PROVIDED DATA
*****

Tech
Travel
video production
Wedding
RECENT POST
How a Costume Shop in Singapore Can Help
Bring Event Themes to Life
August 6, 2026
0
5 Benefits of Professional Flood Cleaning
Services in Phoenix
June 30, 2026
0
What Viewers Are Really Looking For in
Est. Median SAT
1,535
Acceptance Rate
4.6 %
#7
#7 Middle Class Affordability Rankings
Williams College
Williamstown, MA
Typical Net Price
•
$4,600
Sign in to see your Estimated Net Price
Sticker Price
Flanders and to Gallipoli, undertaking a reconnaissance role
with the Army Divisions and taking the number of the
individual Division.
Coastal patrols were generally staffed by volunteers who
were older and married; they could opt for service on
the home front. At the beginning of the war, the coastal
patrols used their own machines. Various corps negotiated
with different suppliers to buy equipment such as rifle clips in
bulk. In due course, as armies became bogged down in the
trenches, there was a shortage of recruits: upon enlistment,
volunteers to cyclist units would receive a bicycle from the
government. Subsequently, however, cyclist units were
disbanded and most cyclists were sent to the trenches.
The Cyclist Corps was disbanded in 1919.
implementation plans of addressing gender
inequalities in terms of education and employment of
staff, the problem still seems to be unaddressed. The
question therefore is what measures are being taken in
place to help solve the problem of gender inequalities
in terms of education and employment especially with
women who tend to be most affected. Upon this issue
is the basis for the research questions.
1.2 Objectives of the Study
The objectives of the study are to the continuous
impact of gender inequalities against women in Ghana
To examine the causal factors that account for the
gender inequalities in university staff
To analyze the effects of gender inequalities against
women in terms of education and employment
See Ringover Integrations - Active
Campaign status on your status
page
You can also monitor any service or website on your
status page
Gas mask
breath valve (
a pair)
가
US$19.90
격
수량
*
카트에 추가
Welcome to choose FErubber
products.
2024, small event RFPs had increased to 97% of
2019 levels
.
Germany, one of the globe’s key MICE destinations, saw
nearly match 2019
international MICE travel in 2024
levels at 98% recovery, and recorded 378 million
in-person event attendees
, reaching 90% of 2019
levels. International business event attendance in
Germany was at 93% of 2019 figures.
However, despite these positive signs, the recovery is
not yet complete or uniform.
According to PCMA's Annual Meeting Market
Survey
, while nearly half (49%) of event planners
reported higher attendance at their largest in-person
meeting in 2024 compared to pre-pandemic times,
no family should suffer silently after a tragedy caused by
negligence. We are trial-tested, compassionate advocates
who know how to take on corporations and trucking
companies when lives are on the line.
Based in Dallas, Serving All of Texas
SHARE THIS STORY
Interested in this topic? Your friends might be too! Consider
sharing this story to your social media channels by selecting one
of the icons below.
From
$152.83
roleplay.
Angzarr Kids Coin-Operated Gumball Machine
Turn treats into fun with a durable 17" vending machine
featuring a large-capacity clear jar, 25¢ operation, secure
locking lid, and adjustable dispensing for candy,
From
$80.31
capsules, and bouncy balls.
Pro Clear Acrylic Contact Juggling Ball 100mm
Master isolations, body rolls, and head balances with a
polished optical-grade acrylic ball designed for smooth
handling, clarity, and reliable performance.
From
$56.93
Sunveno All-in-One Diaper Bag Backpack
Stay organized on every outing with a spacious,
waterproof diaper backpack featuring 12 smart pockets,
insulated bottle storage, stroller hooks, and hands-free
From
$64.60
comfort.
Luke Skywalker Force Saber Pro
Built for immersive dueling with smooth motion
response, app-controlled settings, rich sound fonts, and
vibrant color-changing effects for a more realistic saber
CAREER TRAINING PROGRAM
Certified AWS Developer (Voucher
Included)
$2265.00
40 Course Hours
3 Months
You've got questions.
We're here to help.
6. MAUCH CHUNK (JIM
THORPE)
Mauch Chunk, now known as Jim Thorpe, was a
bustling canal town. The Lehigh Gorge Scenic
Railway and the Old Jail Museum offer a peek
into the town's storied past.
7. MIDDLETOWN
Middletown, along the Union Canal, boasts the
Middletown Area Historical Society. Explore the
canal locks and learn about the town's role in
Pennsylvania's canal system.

*****

WORK REQUIRED
Set down, unchanged, only those lines above that fall between the line with "Services in Phoenix" and the line with "To analyze the", the two end lines included.

REPLY TO THE TASK
Services in Phoenix
June 30, 2026
0
What Viewers Are Really Looking For in
Est. Median SAT
1,535
Acceptance Rate
4.6 %
#7
#7 Middle Class Affordability Rankings
Williams College
Williamstown, MA
Typical Net Price
•
$4,600
Sign in to see your Estimated Net Price
Sticker Price
Flanders and to Gallipoli, undertaking a reconnaissance role
with the Army Divisions and taking the number of the
individual Division.
Coastal patrols were generally staffed by volunteers who
were older and married; they could opt for service on
the home front. At the beginning of the war, the coastal
patrols used their own machines. Various corps negotiated
with different suppliers to buy equipment such as rifle clips in
bulk. In due course, as armies became bogged down in the
trenches, there was a shortage of recruits: upon enlistment,
volunteers to cyclist units would receive a bicycle from the
government. Subsequently, however, cyclist units were
disbanded and most cyclists were sent to the trenches.
The Cyclist Corps was disbanded in 1919.
implementation plans of addressing gender
inequalities in terms of education and employment of
staff, the problem still seems to be unaddressed. The
question therefore is what measures are being taken in
place to help solve the problem of gender inequalities
in terms of education and employment especially with
women who tend to be most affected. Upon this issue
is the basis for the research questions.
1.2 Objectives of the Study
The objectives of the study are to the continuous
impact of gender inequalities against women in Ghana
To examine the causal factors that account for the
gender inequalities in university staff
To analyze the effects of gender inequalities against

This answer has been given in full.